Apesar de mostrar à China uma vontade de abertura ao diálogo, Lai provavelmente será rejeitado. Pequim “não lhe responderá positivamente, assim como não respondeu a Tsai”, vaticina Steve Tsang, diretor do SOAS China Institute de Londres. “A verdadeira questão é como Lai ajustará a sua abordagem, uma vez que a mão que ele provavelmente estenderá a Pequim deverá receber uma resposta fria, ou pior”, refere o mesmo especialista.
Sentimento de dever
Ao contrário da maioria da elite política de Taiwan, Lai vem de origens humildes. Nascido em 1959, ele e os cinco irmãos foram criados pela mãe numa vila rural costeira que faz agora parte da cidade de Nova Taipé, depois do pai, um mineiro de carvão, ter morrido quando ele tinha menos de um ano.
Depois de estudar em duas universidades de Taiwan, tirou um mestrado em Saúde Pública na Universidade de Harvard, nos Estados Unidos, tendo em seguida trabalhado num hospital no sul da ilha, antes de se dedicar à política em 1996 durante a Terceira Crise do Estreito de Taiwan.
“O meu momento decisivo ocorreu quando o aventureirismo militar da China ameaçou as nossas costas com exercícios de fogo real e mísseis”, escreveu William Lai num artigo de opinião para o The Wall Street Journal no ano passado. “Decidi que tinha o dever de participar na democracia de Taiwan e ajudar a proteger esta experiência incipiente daqueles que desejavam prejudicá-la”.
Serviu como deputado, presidente da Câmara de Tainan, e primeiro-ministro antes de ser escolhido para ser vice-presidente da presidente Tsai Ing-wen, a quem agora sucederá.

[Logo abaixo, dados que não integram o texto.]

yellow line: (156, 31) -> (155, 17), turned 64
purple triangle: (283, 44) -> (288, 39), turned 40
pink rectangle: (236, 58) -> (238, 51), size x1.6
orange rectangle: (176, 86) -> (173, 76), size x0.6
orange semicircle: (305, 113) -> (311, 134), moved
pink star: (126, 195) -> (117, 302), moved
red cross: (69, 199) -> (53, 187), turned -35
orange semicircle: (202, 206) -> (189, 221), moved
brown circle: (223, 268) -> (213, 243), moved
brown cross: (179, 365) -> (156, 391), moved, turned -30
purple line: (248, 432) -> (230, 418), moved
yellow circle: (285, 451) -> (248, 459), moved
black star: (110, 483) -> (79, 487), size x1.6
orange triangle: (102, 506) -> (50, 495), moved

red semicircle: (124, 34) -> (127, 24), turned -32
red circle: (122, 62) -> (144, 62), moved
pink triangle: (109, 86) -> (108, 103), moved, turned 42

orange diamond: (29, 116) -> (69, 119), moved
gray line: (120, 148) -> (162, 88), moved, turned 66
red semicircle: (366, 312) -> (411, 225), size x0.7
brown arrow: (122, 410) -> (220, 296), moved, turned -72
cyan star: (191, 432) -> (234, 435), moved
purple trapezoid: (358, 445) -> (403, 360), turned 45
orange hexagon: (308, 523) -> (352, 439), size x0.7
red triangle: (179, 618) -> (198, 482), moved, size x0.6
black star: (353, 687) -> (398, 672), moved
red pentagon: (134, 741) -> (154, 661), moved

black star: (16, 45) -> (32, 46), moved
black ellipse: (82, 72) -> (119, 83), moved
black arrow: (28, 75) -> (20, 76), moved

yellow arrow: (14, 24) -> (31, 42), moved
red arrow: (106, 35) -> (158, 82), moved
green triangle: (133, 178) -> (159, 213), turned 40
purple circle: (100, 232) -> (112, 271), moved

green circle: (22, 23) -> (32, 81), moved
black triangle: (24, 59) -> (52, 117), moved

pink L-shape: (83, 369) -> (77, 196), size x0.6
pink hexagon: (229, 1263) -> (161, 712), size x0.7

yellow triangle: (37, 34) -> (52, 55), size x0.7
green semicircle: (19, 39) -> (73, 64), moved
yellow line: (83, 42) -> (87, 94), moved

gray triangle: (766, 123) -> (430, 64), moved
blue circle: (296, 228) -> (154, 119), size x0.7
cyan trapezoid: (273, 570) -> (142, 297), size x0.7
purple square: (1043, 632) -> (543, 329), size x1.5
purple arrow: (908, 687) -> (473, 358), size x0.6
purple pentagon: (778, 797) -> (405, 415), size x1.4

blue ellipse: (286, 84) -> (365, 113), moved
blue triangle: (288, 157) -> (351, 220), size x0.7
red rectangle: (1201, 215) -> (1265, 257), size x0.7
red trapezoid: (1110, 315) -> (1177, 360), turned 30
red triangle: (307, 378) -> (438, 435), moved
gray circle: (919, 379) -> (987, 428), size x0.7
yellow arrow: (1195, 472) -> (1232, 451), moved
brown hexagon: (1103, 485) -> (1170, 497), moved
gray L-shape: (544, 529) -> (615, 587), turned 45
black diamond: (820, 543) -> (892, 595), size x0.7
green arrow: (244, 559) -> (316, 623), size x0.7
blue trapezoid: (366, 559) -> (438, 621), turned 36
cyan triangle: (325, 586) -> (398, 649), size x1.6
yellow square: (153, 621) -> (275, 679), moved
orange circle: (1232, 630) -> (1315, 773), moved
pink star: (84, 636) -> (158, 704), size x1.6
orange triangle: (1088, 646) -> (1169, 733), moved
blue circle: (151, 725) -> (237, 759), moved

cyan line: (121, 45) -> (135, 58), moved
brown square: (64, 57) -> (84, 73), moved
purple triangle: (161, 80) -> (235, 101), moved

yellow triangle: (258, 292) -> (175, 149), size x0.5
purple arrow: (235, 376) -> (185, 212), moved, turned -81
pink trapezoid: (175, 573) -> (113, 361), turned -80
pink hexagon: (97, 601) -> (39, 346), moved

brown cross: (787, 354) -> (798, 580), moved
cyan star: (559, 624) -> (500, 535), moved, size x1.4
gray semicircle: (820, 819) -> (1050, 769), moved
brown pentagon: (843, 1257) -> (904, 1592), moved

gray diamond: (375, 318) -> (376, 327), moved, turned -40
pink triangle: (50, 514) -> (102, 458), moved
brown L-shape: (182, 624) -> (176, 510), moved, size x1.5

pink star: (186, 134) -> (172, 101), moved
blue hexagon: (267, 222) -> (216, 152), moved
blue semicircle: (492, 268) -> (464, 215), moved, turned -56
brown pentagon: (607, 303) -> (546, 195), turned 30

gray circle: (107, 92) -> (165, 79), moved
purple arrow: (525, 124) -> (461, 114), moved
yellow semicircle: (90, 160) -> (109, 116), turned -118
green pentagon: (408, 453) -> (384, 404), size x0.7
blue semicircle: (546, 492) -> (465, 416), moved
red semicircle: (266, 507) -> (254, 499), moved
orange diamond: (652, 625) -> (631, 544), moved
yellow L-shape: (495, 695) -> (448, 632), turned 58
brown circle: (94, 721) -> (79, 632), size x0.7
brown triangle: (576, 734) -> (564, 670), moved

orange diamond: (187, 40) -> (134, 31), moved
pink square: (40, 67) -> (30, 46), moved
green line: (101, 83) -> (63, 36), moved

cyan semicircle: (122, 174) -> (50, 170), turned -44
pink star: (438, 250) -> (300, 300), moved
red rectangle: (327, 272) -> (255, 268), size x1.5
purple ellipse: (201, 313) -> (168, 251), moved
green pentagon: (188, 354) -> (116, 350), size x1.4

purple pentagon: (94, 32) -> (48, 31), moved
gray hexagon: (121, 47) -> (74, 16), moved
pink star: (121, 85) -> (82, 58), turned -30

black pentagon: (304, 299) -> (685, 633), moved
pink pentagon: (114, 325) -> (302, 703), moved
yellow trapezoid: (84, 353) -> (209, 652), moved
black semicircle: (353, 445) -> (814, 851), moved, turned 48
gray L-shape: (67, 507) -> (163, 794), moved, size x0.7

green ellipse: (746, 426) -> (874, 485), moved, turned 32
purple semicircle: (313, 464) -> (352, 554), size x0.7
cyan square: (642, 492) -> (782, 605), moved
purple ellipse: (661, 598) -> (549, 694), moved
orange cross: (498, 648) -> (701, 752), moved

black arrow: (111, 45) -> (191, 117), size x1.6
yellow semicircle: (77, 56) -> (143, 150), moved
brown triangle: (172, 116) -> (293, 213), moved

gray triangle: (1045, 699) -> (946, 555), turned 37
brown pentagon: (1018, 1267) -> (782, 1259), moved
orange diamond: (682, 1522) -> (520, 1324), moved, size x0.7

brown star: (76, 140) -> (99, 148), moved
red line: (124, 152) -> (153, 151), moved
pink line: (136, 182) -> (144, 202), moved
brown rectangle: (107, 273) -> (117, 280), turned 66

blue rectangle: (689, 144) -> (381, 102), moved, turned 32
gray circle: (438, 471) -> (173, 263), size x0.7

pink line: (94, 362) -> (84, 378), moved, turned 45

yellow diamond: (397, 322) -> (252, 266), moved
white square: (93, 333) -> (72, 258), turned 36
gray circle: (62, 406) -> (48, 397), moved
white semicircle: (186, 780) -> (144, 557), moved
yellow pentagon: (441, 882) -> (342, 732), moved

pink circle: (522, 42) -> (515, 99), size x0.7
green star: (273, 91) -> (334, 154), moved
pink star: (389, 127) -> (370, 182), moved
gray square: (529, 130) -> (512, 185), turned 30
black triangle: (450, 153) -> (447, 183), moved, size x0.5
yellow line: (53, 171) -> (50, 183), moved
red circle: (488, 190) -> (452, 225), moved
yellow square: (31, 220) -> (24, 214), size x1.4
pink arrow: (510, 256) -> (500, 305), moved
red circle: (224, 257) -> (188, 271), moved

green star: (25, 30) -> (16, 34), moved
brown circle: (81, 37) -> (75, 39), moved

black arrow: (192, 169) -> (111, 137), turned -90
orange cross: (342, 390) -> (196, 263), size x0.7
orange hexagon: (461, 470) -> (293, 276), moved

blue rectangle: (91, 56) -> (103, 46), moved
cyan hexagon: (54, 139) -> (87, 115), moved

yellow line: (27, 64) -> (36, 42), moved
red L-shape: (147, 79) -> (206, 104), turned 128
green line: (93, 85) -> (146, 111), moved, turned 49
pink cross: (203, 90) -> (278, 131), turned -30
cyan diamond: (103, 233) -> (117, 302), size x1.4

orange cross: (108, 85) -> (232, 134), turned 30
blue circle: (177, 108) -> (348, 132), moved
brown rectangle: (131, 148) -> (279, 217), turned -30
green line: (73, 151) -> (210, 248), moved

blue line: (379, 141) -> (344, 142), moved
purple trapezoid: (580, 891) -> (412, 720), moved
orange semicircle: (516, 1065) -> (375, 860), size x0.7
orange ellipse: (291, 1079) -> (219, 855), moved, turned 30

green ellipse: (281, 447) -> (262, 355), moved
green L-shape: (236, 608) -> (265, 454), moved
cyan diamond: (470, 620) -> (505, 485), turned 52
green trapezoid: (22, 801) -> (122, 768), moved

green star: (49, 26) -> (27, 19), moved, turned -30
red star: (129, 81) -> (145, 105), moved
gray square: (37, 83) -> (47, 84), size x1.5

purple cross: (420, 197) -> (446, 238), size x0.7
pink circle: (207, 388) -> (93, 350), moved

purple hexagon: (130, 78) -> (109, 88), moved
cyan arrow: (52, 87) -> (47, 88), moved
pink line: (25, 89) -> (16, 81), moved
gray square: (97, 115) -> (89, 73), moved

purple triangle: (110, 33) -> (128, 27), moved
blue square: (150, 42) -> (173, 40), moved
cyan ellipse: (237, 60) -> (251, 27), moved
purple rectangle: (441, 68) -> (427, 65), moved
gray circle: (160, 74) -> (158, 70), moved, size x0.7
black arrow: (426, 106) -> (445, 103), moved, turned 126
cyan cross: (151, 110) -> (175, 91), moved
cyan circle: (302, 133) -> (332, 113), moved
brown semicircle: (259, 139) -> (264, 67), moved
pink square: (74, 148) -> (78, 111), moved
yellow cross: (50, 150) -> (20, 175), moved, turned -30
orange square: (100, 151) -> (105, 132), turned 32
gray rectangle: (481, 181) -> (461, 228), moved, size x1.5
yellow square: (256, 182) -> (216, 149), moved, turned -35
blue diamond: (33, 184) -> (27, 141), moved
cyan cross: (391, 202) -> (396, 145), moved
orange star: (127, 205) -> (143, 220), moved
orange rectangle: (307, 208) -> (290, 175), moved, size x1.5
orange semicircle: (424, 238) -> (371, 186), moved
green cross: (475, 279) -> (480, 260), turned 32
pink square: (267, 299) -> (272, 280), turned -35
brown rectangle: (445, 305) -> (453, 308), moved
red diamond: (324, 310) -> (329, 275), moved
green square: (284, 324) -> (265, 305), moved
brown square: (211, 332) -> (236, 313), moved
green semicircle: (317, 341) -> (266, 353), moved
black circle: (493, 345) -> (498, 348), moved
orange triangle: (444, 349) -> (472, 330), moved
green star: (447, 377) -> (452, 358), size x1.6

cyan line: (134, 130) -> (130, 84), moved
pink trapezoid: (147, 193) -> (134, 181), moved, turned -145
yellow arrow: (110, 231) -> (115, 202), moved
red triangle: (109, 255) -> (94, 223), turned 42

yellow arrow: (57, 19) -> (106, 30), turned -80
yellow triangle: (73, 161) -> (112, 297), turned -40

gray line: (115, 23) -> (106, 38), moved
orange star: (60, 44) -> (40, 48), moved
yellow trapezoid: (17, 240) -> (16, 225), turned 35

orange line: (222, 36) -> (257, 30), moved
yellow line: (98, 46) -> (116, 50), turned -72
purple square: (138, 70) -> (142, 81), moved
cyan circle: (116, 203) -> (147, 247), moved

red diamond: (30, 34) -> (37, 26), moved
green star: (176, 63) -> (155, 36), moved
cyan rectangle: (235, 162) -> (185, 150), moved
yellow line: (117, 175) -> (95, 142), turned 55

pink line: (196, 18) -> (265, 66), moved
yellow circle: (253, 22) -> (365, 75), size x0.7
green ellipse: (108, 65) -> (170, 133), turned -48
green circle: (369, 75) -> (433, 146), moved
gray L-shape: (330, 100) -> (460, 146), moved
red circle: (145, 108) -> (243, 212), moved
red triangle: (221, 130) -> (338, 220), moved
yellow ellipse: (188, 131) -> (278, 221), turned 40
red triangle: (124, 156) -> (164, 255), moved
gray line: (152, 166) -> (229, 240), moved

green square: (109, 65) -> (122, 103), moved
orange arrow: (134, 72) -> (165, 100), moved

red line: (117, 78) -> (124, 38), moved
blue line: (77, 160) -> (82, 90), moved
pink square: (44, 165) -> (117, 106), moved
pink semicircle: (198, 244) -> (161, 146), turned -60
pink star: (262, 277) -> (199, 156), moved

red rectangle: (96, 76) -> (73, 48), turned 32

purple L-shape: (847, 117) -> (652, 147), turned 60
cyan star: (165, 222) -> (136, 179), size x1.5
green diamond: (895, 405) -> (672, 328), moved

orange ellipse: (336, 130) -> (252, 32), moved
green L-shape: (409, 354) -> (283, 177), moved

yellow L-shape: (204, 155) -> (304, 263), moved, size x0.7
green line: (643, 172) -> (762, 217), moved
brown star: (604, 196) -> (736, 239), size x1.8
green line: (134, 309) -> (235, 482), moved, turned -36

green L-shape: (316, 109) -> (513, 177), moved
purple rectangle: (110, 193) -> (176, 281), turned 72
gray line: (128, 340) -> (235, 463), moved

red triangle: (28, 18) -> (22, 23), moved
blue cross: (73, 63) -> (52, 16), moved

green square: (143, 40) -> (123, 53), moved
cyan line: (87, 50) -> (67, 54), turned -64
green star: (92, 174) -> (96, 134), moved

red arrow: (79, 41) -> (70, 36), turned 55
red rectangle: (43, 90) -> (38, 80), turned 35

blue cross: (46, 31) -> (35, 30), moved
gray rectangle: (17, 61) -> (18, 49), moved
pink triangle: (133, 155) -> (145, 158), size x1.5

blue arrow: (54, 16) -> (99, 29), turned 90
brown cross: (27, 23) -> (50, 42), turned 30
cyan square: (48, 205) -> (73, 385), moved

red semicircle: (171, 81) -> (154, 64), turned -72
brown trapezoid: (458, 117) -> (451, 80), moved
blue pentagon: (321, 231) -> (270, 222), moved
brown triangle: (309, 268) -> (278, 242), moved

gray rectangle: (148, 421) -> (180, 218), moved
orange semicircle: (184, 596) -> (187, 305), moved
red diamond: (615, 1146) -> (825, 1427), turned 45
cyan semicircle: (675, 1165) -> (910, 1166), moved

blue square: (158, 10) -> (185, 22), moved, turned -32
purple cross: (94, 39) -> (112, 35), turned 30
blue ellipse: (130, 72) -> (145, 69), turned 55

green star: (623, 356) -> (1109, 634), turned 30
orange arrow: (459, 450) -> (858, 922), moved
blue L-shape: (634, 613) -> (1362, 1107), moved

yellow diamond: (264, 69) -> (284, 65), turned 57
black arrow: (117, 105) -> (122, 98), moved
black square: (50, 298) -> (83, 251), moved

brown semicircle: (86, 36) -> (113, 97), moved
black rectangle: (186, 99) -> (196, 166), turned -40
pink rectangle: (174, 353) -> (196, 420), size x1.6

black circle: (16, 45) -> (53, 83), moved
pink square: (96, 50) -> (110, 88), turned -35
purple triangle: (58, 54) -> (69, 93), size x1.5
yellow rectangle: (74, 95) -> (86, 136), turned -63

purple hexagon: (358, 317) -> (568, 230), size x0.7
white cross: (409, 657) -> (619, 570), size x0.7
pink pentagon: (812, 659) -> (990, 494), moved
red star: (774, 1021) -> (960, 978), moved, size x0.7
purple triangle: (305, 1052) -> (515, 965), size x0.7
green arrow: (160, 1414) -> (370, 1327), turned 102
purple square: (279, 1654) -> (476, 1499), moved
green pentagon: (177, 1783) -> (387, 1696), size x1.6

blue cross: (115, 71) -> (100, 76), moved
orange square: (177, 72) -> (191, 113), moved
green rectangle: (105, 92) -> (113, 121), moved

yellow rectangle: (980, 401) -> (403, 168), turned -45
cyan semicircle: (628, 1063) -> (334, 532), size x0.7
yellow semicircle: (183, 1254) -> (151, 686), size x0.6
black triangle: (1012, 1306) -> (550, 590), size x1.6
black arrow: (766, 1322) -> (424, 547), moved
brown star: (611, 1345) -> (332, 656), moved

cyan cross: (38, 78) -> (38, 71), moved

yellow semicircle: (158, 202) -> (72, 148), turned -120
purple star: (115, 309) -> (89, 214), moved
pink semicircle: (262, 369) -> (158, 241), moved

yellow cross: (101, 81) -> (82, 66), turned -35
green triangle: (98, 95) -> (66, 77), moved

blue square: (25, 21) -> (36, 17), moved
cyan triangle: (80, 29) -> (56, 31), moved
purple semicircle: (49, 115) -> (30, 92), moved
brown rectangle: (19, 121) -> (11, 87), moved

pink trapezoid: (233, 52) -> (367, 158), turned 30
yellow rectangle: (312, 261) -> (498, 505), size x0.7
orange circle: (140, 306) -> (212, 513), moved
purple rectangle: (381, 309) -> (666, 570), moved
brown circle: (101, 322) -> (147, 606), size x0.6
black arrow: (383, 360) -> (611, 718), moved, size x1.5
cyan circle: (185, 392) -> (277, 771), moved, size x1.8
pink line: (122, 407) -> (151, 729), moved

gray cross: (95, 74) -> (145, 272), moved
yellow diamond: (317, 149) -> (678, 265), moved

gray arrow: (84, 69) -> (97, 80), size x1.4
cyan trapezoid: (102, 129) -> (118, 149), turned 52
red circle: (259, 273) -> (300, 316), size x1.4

Durante os dois mandatos de Tsai, as relações com a China deterioram-se, levando ao corte de todas as comunicações de alto nível. Lai mantém a posição de Tsai de que Taiwan “já é independente” e não precisa se declarar formalmente separada da China.
Uma falsa paz
O novo presidente de Taiwan afirmou também estar disposto a ter intercâmbios com a China “nas condições prévias de paridade e dignidade”, explicando que laços mais estreitos para a prosperidade económica não devem ser trocados pela soberania da ilha. “Aceitar o princípio de uma só China da China não é a verdadeira paz”, declarou Lai, referindo-se à doutrina de Pequim de que Taiwan faz parte da China. “A paz sem soberania é igual a Hong Kong. É uma paz falsa”.
Durante o mandato de Lai como primeiro-ministro, ele foi mais veemente do que Tsai sobre a independência, o que terá deixado parceiros importantes como os Estados Unidos - o principal fornecedor de armas de Taiwan - preocupados com a forma como ele lidará com as relações com a China.
Para o professor de Ciências Políticas Luo Chih-mei, da Universidade Nacional de Taipé, é improvável que Lai tome “medidas complicadas durante um ano eleitoral nos Estados Unidos”. Já Ryan Hass, membro sénior da Brookings Institution, garante que Lai não é “um fanático de olhos arregalados com um foco único na independência de Taiwan”. “Ele é um político profissional que organizou a sua carreira para se tornar presidente de Taiwan”, escreveu Hass num relatório, referindo ainda que “agora que ascendeu ao cargo eleito mais alto de Taiwan, ele vai querer ser reeleito”.